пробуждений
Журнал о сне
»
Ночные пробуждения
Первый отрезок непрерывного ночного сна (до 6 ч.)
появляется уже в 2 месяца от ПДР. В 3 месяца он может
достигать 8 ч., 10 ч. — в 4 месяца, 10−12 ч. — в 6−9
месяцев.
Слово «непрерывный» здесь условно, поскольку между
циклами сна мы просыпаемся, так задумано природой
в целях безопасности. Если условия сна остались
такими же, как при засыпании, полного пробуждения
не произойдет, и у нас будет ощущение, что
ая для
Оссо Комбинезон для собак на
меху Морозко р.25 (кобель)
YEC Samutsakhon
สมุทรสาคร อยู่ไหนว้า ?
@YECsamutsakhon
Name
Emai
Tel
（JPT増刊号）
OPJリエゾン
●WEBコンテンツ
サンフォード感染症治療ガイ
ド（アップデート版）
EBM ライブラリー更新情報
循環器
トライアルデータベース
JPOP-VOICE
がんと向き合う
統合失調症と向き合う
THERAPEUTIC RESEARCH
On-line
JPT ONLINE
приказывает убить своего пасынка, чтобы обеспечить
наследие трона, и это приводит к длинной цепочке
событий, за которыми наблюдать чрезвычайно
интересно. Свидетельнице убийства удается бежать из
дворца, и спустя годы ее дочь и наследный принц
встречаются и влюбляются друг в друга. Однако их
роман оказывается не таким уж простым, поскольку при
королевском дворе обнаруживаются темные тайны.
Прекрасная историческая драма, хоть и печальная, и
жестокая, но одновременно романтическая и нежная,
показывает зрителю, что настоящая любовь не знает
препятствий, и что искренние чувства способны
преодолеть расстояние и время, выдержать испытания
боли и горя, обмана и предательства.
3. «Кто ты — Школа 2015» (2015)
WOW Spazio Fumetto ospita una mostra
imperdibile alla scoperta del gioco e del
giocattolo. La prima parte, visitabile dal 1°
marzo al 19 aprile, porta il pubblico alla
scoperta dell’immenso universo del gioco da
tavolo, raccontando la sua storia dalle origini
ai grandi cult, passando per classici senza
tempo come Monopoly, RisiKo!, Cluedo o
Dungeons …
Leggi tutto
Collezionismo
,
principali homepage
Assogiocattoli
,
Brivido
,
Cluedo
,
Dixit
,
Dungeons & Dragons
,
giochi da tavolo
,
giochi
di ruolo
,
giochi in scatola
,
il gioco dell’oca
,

...

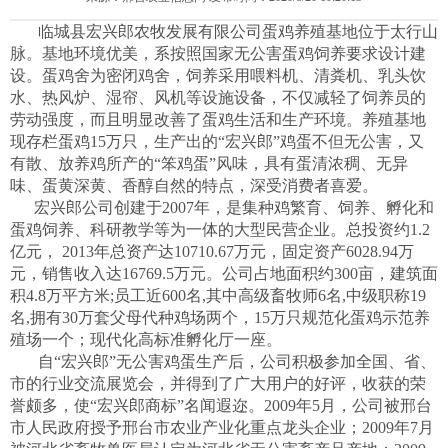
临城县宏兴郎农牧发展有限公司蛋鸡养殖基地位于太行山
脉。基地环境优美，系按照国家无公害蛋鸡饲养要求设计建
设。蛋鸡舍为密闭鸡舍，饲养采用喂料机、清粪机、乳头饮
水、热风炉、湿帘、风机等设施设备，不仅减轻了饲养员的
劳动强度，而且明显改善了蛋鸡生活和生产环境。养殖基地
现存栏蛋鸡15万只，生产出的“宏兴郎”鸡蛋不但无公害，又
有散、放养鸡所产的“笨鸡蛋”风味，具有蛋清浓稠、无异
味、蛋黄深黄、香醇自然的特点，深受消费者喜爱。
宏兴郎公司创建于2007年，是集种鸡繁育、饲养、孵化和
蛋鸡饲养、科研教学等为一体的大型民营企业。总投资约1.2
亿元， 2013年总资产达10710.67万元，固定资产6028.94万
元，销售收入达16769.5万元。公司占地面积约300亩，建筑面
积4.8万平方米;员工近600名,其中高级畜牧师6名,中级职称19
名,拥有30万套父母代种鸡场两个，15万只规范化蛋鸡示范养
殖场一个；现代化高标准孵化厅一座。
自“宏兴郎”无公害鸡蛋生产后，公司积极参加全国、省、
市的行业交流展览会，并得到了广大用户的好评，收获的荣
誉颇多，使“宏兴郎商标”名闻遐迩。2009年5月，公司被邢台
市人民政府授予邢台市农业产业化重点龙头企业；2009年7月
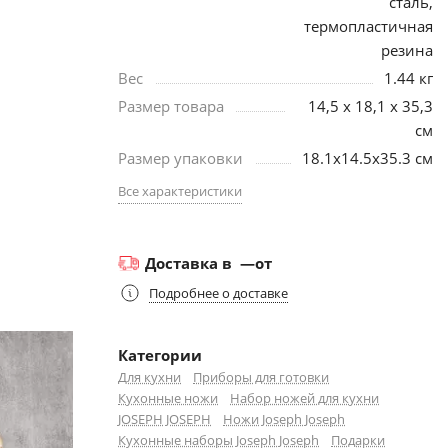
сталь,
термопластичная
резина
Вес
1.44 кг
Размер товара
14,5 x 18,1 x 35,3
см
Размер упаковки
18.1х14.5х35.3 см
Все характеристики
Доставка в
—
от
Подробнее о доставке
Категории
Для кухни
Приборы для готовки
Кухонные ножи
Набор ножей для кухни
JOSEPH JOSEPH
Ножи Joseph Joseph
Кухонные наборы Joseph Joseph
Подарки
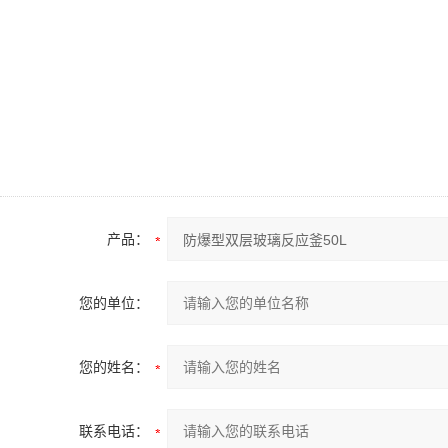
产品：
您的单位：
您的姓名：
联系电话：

--

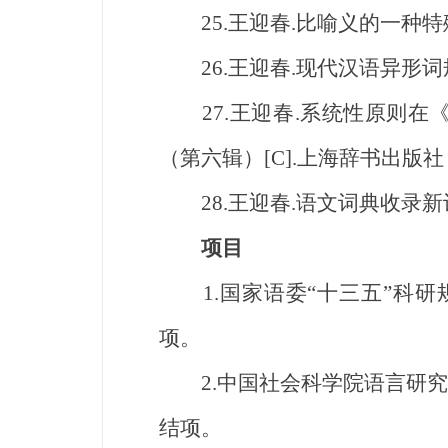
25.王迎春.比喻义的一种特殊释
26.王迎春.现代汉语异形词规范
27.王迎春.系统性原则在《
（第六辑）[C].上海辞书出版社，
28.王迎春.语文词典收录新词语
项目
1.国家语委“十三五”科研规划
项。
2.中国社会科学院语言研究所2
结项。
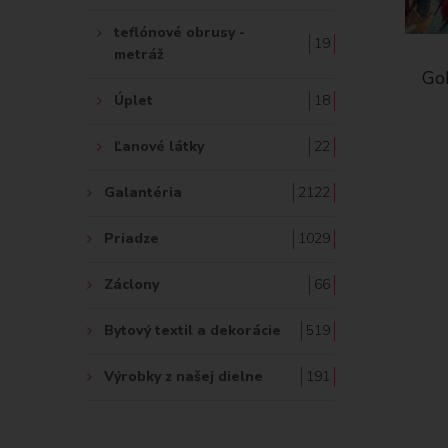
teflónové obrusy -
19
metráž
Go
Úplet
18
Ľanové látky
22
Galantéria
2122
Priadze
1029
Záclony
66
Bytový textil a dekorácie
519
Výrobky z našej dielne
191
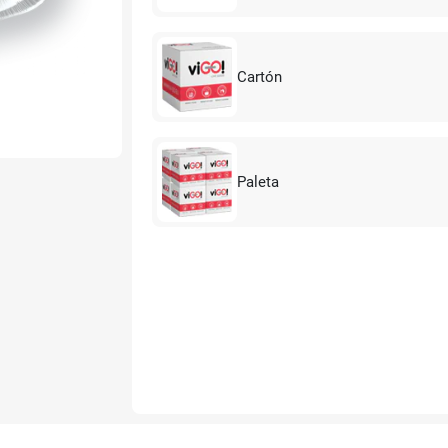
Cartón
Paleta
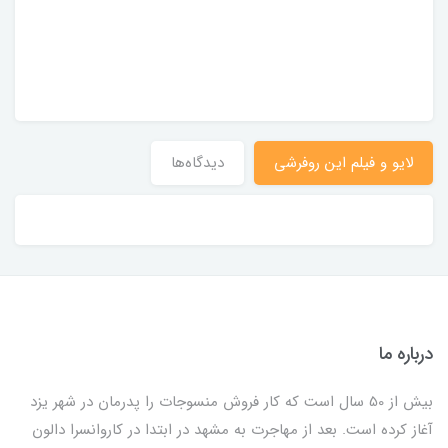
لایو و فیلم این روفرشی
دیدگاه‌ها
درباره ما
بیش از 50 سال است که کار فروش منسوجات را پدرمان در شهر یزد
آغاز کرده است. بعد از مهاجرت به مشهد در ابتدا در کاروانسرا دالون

**EXERCISE BRIEF**
Reprint exactly the lines above that start at the one with "пробуждений" and end at the one with "условно, поскольку между", keeping both and adding none.

**WRITTEN SOLUTION**
пробуждений
Журнал о сне
»
Ночные пробуждения
Первый отрезок непрерывного ночного сна (до 6 ч.)
появляется уже в 2 месяца от ПДР. В 3 месяца он может
достигать 8 ч., 10 ч. — в 4 месяца, 10−12 ч. — в 6−9
месяцев.
Слово «непрерывный» здесь условно, поскольку между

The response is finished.